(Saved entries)
-=-=-
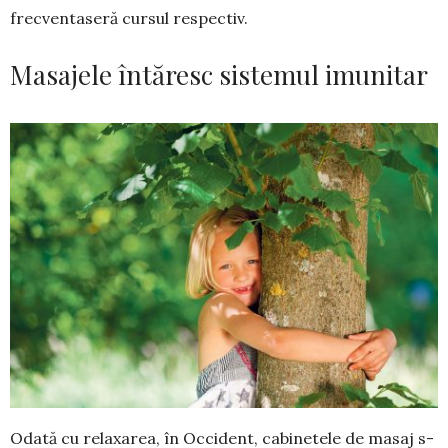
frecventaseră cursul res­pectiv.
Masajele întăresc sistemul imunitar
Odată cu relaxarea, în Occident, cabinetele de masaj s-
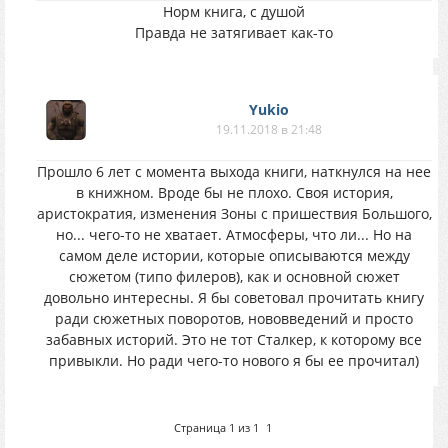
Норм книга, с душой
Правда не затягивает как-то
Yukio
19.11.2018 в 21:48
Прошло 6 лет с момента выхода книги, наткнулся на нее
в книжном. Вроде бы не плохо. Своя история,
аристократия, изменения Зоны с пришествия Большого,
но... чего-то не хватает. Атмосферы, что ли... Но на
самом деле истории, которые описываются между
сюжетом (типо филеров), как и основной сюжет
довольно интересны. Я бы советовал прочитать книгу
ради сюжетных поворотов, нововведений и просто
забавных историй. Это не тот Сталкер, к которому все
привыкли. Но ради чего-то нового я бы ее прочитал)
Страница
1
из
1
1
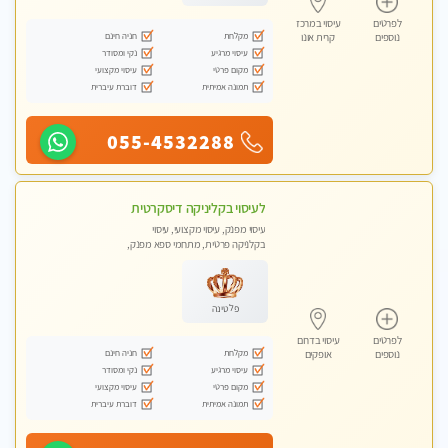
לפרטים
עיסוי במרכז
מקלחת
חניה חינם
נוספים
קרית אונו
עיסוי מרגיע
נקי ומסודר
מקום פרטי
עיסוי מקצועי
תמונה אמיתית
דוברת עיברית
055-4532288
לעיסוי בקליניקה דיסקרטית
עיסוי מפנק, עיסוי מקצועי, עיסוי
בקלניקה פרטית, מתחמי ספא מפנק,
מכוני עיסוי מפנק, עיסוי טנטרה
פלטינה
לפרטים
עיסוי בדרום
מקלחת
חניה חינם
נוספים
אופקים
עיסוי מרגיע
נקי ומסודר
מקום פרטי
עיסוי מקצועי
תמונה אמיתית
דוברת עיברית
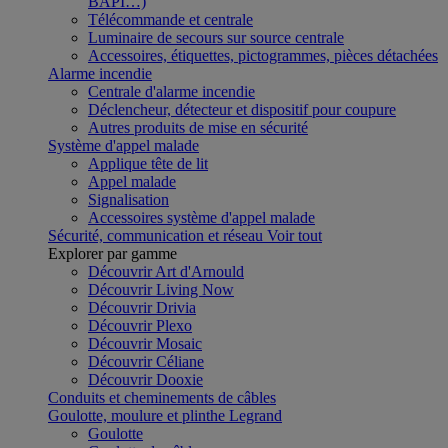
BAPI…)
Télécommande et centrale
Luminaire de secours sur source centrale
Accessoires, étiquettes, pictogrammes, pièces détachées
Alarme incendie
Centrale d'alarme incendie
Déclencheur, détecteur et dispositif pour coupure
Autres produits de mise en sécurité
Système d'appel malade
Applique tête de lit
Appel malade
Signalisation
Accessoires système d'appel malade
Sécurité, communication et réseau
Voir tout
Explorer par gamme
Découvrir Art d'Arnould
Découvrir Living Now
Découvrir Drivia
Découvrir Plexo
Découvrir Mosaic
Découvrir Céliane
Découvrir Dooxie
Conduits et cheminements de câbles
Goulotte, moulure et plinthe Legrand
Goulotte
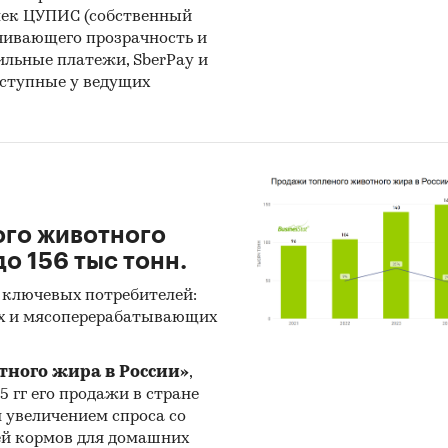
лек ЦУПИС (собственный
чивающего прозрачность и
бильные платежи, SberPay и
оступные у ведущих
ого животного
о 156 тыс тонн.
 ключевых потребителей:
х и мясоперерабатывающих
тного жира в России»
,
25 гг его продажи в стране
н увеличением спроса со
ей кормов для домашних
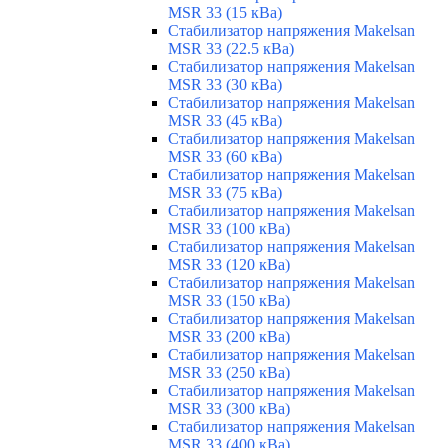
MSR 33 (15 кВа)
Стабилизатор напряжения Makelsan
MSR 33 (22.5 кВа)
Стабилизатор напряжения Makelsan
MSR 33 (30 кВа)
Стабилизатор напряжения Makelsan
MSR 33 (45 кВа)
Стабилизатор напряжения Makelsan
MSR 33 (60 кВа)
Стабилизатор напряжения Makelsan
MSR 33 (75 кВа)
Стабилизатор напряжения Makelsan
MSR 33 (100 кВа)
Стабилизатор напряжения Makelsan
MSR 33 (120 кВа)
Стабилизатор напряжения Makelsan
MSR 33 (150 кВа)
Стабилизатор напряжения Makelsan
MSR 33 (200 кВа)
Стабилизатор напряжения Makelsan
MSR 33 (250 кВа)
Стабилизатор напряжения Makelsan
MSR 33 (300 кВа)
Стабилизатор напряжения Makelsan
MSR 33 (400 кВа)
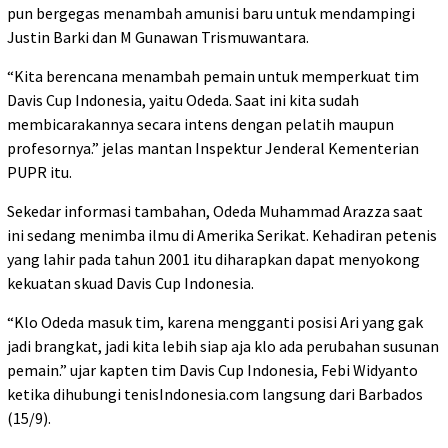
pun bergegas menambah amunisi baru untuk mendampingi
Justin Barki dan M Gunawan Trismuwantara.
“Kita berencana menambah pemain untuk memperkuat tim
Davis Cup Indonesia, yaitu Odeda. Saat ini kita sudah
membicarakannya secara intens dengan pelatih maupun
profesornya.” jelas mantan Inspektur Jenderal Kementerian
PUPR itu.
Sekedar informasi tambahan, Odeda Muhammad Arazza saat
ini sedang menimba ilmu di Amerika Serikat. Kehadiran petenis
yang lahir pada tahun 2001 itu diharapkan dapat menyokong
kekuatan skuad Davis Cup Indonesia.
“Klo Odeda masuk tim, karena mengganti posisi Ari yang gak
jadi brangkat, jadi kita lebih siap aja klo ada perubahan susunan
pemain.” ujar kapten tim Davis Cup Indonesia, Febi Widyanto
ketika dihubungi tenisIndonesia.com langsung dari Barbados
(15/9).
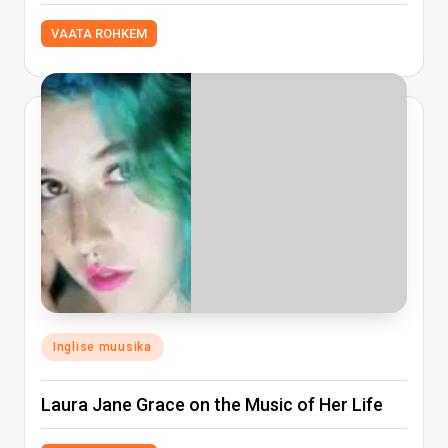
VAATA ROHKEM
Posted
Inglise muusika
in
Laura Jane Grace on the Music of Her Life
-=-=-
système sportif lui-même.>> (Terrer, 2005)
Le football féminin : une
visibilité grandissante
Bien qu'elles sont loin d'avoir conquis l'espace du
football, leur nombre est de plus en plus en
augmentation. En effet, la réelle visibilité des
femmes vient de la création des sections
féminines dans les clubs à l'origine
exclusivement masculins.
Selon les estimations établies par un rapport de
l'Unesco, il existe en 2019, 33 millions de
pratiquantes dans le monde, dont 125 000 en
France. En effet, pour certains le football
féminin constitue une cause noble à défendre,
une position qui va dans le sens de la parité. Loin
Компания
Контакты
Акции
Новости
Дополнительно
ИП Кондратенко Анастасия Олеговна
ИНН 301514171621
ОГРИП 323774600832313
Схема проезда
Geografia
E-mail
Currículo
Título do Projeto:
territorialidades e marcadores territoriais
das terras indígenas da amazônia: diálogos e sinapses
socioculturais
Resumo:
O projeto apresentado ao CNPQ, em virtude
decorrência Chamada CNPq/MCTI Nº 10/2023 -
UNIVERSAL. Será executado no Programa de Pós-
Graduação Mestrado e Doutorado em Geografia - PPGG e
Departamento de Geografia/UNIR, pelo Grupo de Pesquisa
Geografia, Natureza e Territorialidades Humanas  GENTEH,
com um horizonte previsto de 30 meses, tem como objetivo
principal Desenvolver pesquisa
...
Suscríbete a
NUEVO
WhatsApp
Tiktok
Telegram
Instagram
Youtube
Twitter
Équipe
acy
-=-=-
*EXERCISE GOAL*: What is needed is an exact copy of the lines above, from the one holding "frecventaseră cursul res­pectiv." down to the one holding "MSR 33 (120 кВа)", with those two included and the pictures left out.

*EXERCISE RESPONSE*:
frecventaseră cursul res­pectiv.
Masajele întăresc sistemul imunitar
Odată cu relaxarea, în Occident, cabinetele de masaj s-
Норм книга, с душой
Правда не затягивает как-то
Yukio
19.11.2018 в 21:48
Прошло 6 лет с момента выхода книги, наткнулся на нее
в книжном. Вроде бы не плохо. Своя история,
аристократия, изменения Зоны с пришествия Большого,
но... чего-то не хватает. Атмосферы, что ли... Но на
самом деле истории, которые описываются между
сюжетом (типо филеров), как и основной сюжет
довольно интересны. Я бы советовал прочитать книгу
ради сюжетных поворотов, нововведений и просто
забавных историй. Это не тот Сталкер, к которому все
привыкли. Но ради чего-то нового я бы ее прочитал)
Страница
1
из
1
1
לפרטים
עיסוי במרכז
מקלחת
חניה חינם
נוספים
קרית אונו
עיסוי מרגיע
נקי ומסודר
מקום פרטי
עיסוי מקצועי
תמונה אמיתית
דוברת עיברית
055-4532288
לעיסוי בקליניקה דיסקרטית
עיסוי מפנק, עיסוי מקצועי, עיסוי
בקלניקה פרטית, מתחמי ספא מפנק,
מכוני עיסוי מפנק, עיסוי טנטרה
פלטינה
לפרטים
עיסוי בדרום
מקלחת
חניה חינם
נוספים
אופקים
עיסוי מרגיע
נקי ומסודר
מקום פרטי
עיסוי מקצועי
תמונה אמיתית
דוברת עיברית
BAPI…)
Télécommande et centrale
Luminaire de secours sur source centrale
Accessoires, étiquettes, pictogrammes, pièces détachées
Alarme incendie
Centrale d'alarme incendie
Déclencheur, détecteur et dispositif pour coupure
Autres produits de mise en sécurité
Système d'appel malade
Applique tête de lit
Appel malade
Signalisation
Accessoires système d'appel malade
Sécurité, communication et réseau
Voir tout
Explorer par gamme
Découvrir Art d'Arnould
Découvrir Living Now
Découvrir Drivia
Découvrir Plexo
Découvrir Mosaic
Découvrir Céliane
Découvrir Dooxie
Conduits et cheminements de câbles
Goulotte, moulure et plinthe Legrand
Goulotte
лек ЦУПИС (собственный
чивающего прозрачность и
бильные платежи, SberPay и
оступные у ведущих
ого животного
о 156 тыс тонн.
 ключевых потребителей:
х и мясоперерабатывающих
тного жира в России»
,
25 гг его продажи в стране
н увеличением спроса со
ей кормов для домашних
MSR 33 (15 кВа)
Стабилизатор напряжения Makelsan
MSR 33 (22.5 кВа)
Стабилизатор напряжения Makelsan
MSR 33 (30 кВа)
Стабилизатор напряжения Makelsan
MSR 33 (45 кВа)
Стабилизатор напряжения Makelsan
MSR 33 (60 кВа)
Стабилизатор напряжения Makelsan
MSR 33 (75 кВа)
Стабилизатор напряжения Makelsan
MSR 33 (100 кВа)
Стабилизатор напряжения Makelsan
MSR 33 (120 кВа)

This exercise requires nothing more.